Le suicide d’un dirigeant a alerté les patrons

L’association est née fin 2015 après un drame. Cette année-là, un dirigeant d’entreprise du pays de Rennes s’était donné la mort, acculé par des difficultés professionnelles qu’il n’arrivait plus à surmonter. Un suicide qui avait sonné comme un cri d’alarme dans l’esprit de plusieurs dirigeants d’Ille-et-Vilaine et débouché sur la création de l’association. C’est elle qui a accompagné Mylène quand cette dernière a appelé à l’aide. « J’avais besoin de parler, d’être coachée, se souvient-elle. Je ne savais plus où aller ».

La dirigeante a appelé le numéro d’astreinte de Rebond 35 et a pu parler anonymement à un dirigeant membre de l’association, avant d’être aidée pendant trois mois par un coach. Un travail qu’elle a poursuivi quelques mois supplémentaires pour se remettre dans le droit chemin. « Guérie », Mylène est depuis devenue bénévole de l’association pour aider à son tour ceux qui sont en détresse : « Quand les personnes appellent, elles veulent surtout de la confidentialité. Elles ne veulent surtout pas que ça se sache. » Un véritable déni « propre à la France », selon Fabrice Garrault, président de Rebond 35. « En France, le succès est parfois mal vu, mais l’échec aussi. Les dirigeants ne veulent pas en parler. Ils s’enferment, ils s’isolent, ils cloisonnent, et ne veulent ni en parler à leurs salariés, ni à leurs proches. Il y a un risque majeur si on laisse la situation durer. Ce déni peut être fatal », rappelle le président de l’association.

Depuis sa création, Rebond 35 a accompagné plus de 250 personnes en difficulté. Des commerçants, des artisans, des indépendants, des patrons de TPE, de PME, mais aussi des responsables d’entreprises plus conséquentes. « C’est parfois une descente aux enfers, relate Fabrice Garrault. Chez nous, on parle des 3D : dépôt de bilan, divorce et dépression. On pourrait même y ajouter décès, car le risque existe ». Pour tenter d’identifier les personnes en difficulté avant qu’il ne soit trop tard, son association a signé une convention avec le Medef et l’ordre régional des experts-comptables, qui agit parfois comme « un médecin » au chevet des finances de l’entreprise. « La plupart du temps, les difficultés sont économiques.
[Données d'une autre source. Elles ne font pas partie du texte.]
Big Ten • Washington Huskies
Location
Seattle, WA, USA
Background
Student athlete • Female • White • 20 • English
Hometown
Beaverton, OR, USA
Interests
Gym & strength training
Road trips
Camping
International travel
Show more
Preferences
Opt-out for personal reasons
Les raisons sont multiples mais l’impact est très important pour le dirigeant, qui peut rapidement se trouver isolé et sans solution ».
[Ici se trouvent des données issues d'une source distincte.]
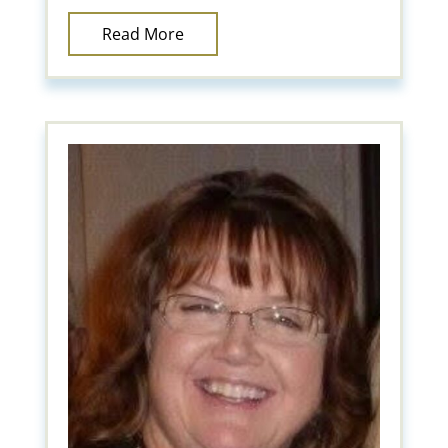
Read More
Souvent, l’association Rebond 35 s’appuie sur le tribunal de commerce, où les défaillances d’entreprises sont examinées. Des salles d’audience qui voient passer des personnes complètement effondrées lors des procédures de liquidation judiciaire, sans pouvoir les accompagner plus loin. C’est là que l’association Rebond prend le relais. « Quand les dirigeants savent qu’ils parlent à des dirigeants, ils sont tout de suite rassurés, avance Mylène. Ils savent que l’on va comprendre. Moi, je leur raconte toujours ce qu’il m’est arrivé, que je suis passé par là. »

De nombreuses défaillances à craindre en 2023 ?
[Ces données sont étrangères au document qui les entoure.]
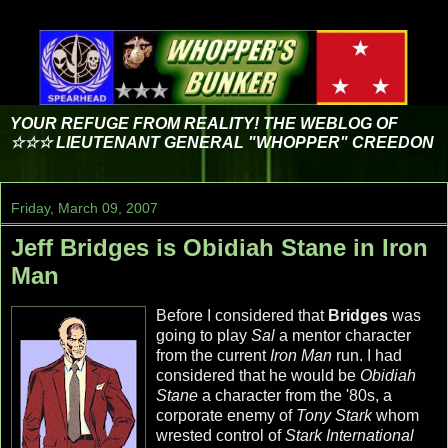
YOUR REFUGE FROM REALITY! THE WEBLOG OF
☆☆☆ LIEUTENANT GENERAL "WHOPPER" CREEDON
Friday, March 09, 2007
Jeff Bridges is Obidiah Stane in Iron
Man
Before I considered that
Bridges
was
going to play
Sal
a mentor character
from the current
Iron Man
run. I had
considered that he would be
Obidiah
Stane
a character from the '80s, a
corporate enemy of
Tony Stark
whom
wrested control of
Stark International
Son association met ensuite le patron en difficulté en lien avec un thérapeute ou un coach, afin de mettre en place un accompagnement dans la durée. Et ainsi prévenir le pire. « Un jour, j’ai reçu un SMS à 8h30 du matin qui disait : je pense au suicide. Il fallait intervenir vite. » Formés à l’écoute et au dialogue, les bénévoles de l’association sont la première porte d’entrée avant un éventuel parcours de soins. « Certains ne veulent pas en parler à leur médecin traitant parce qu’ils ne veulent pas que ça se sache », souligne le président de l’association.

Après trois années du « quoi qu’il en coûte », où les défaillances d’entreprises ont été deux à trois fois moins nombreuses en France, bon nombre d’observateurs s’inquiètent d’une reprise des liquidations judiciaires pour l’année 2023. L’association n’a sans doute pas fini d’épauler des patrons en difficulté.